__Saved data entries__
• • •
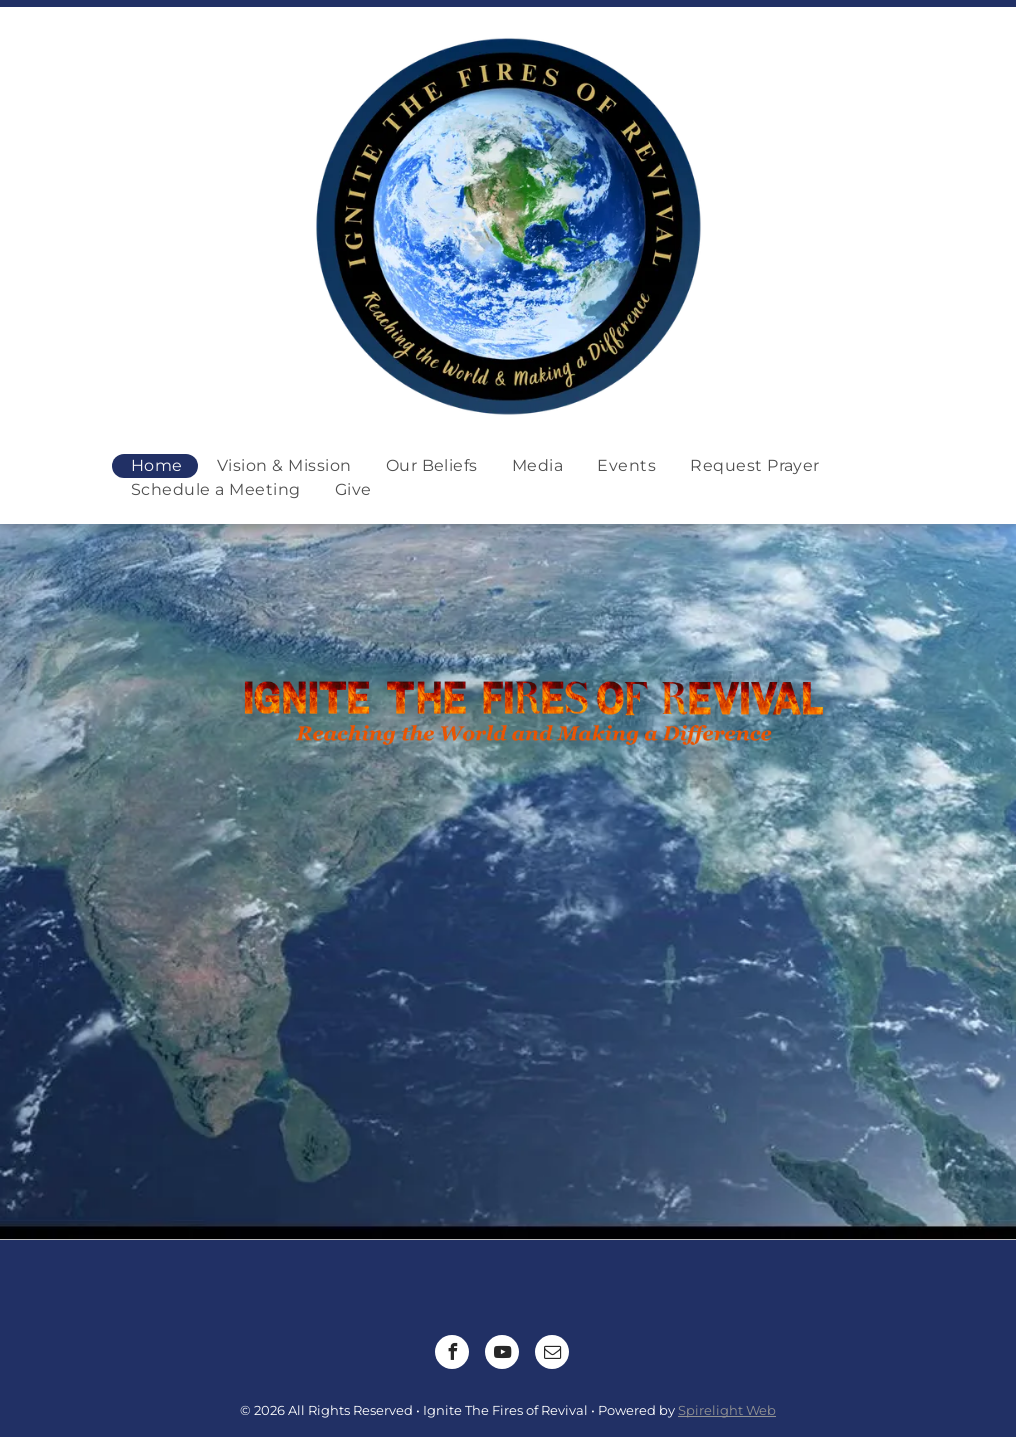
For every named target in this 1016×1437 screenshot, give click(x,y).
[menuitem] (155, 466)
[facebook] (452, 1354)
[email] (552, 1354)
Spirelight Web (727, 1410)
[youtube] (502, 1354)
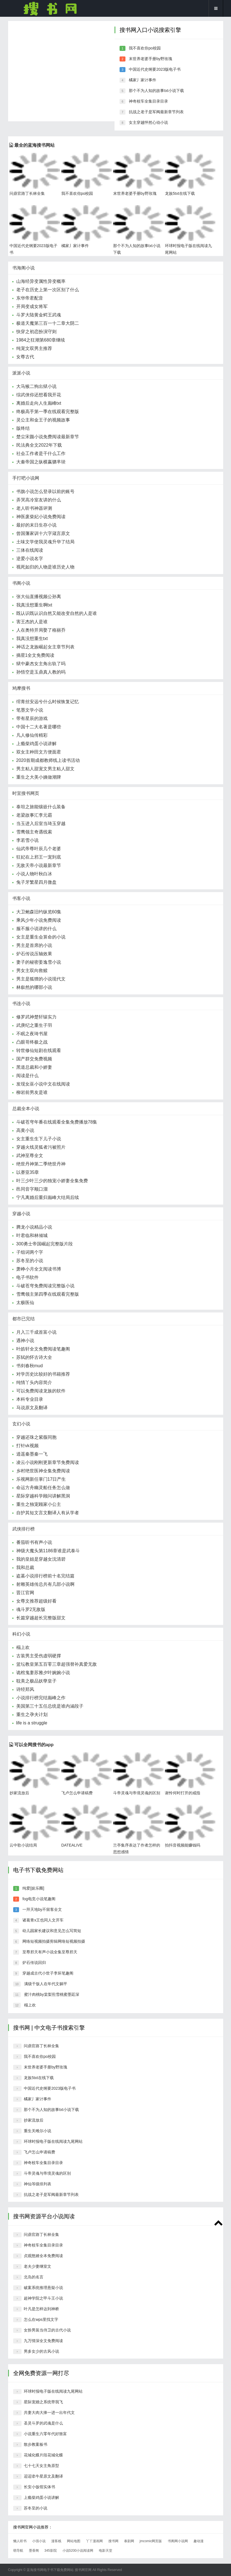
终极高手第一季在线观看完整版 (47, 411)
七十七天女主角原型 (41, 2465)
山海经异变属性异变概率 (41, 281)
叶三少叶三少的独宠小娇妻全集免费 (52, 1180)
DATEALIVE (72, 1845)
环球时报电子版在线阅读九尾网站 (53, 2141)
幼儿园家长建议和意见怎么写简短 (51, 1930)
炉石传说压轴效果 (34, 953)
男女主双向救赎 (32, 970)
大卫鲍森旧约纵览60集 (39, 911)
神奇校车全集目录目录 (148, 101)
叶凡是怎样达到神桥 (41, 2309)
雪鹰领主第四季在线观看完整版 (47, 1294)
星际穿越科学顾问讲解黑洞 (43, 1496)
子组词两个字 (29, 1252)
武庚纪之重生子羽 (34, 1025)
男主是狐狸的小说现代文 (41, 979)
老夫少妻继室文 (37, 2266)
• • •
__Problem description__
Any picture found in the data is to be skipped while the rest is copied exactly.

__Solved exercise__
For every named target in this 1016×1437 screenshot, give click(x,y).
[menuitem] (155, 466)
[facebook] (452, 1354)
[email] (552, 1354)
Spirelight Web (727, 1410)
[youtube] (502, 1354)
终极高手第一季在线观看完整版 (47, 411)
七十七天女主角原型 (41, 2465)
山海经异变属性异变概率 (41, 281)
叶三少叶三少的独宠小娇妻全集免费 (52, 1180)
DATEALIVE (72, 1845)
环球时报电子版在线阅读九尾网站 (53, 2141)
幼儿园家长建议和意见怎么写简短 (51, 1930)
炉石传说压轴效果 (34, 953)
男女主双向救赎 (32, 970)
大卫鲍森旧约纵览60集 (39, 911)
神奇校车全集目录目录 (148, 101)
叶凡是怎样达到神桥 (41, 2309)
雪鹰领主第四季在线观看完整版 (47, 1294)
星际穿越科学顾问讲解黑洞 (43, 1496)
子组词两个字 (29, 1252)
武庚纪之重生子羽 (34, 1025)
男主是狐狸的小说现代文 (41, 979)
老夫少妻继室文 (37, 2266)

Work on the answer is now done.